New Delhi:
Shortly after the BJP accused the ruling Aam Aadmi Party of Delhi of politicizing the farmers’ protest to fabricate political goodwill, Raghav Chadha of the AAP responded by stating that “if you support farmers in this time of crisis … to to demand the repeal of three black laws … is political, we are guilty ”.
Chadha then launched a counterattack, targeting brutal attacks on farmers by the police in Haryana and Delhi, ruled by the BJP (where the police report to the Union Ministry of the Interior) and reminding the center that it could resolve the protest. “in a minute” offering “unconditional” talks from farmers.
“If supporting farmers right now is politics, we are guilty of doing it. If demanding the repeal of three black laws is political, then we are guilty. Our heart beats for farmers. We stand with them … this is led by the farmers. farmers and we are only here to support, “Chadha told NDTV.
“This matter can be resolved in a minute by the center. All they have to do is pick up the phone and offer unconditional dialogue. Unfortunately, they have turned this into an ego battle and are having secret meetings but not talking to the farmers. This shows the Modi government’s apathy towards farmers, “he added.
Chadha was referring to the multiple high-level meetings between Interior Minister Amit Shah and his cabinet colleagues over the past 24 hours as irate farmers threaten to blockade the outskirts of Delhi.
The AAP MLA said its party had made arrangements to ensure that “our revolutionary brothers and sisters” had basic facilities – food, water and sanitation, and medical care – available as they protested the central government’s controversial agricultural laws.

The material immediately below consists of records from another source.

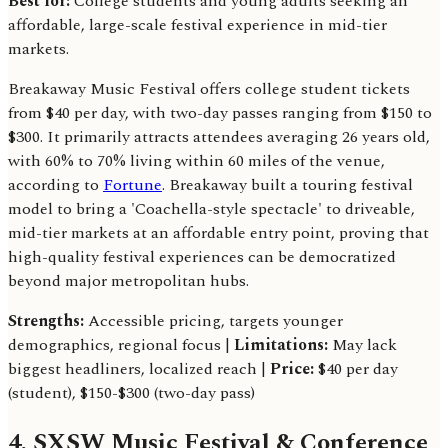
Best for:
College students and young adults seeking an
affordable, large-scale festival experience in mid-tier
markets.
Breakaway Music Festival offers college student tickets
from $40 per day, with two-day passes ranging from $150 to
$300. It primarily attracts attendees averaging 26 years old,
with 60% to 70% living within 60 miles of the venue,
according to
Fortune
. Breakaway built a touring festival
model to bring a 'Coachella-style spectacle' to driveable,
mid-tier markets at an affordable entry point, proving that
high-quality festival experiences can be democratized
beyond major metropolitan hubs.
Strengths:
Accessible pricing, targets younger
demographics, regional focus |
Limitations:
May lack
biggest headliners, localized reach |
Price:
$40 per day
(student), $150-$300 (two-day pass)
4. SXSW Music Festival & Conference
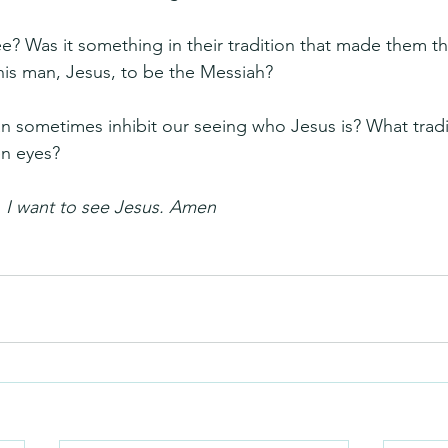
? Was it something in their tradition that made them thi
this man, Jesus, to be the Messiah?
can sometimes inhibit our seeing who Jesus is? What trad
n eyes?
 I want to see Jesus. Amen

“We are making sure that the facilities are available to our revolutionary brothers. They have faced tear gas, water cannons and stones thrown at them. We have installed portable toilets and organized drinking water and langar (community kitchen) 24 hours, the 7 days a week at the GTB memorial, “he said.
Earlier today, Amit Malviya, the head of the BJP’s IT cell, accused the Delhi government of first notifying the farm laws and then reversing the farm laws to “burn Delhi” as “Khalistanis and Maoists” (a reference controversial to farmers). opposed them.
“It was never about farmers. Just about politics …” Malviya tweeted.
Thousands of outraged farmers began marching into the national capital last week, with trailers full of food, fuel and essential supplies, to demand the immediate repeal of the new farm laws.
On Friday, after braving charges of lathi, tear gas and water cannons, and overcoming barbed wire barricades and excavating roads, they reached the borders of Delhi, where they have been camped ever since.
They have rejected the center’s offer to engage in early talks, conditional on moving to a safe protest site, citing concerns about being trapped in an open-air jail. This was after the Delhi Police requested permission from the AAP government to convert stadiums into prisons; the AAP said “no.”
Farmers are protesting new laws that the center says will reform the sector by cutting out middlemen and improving farmers’ profits by allowing them to sell products anywhere in the country.
Critics argue that the laws will deprive farmers of a guaranteed minimum price for their products and leave them at the mercy of companies.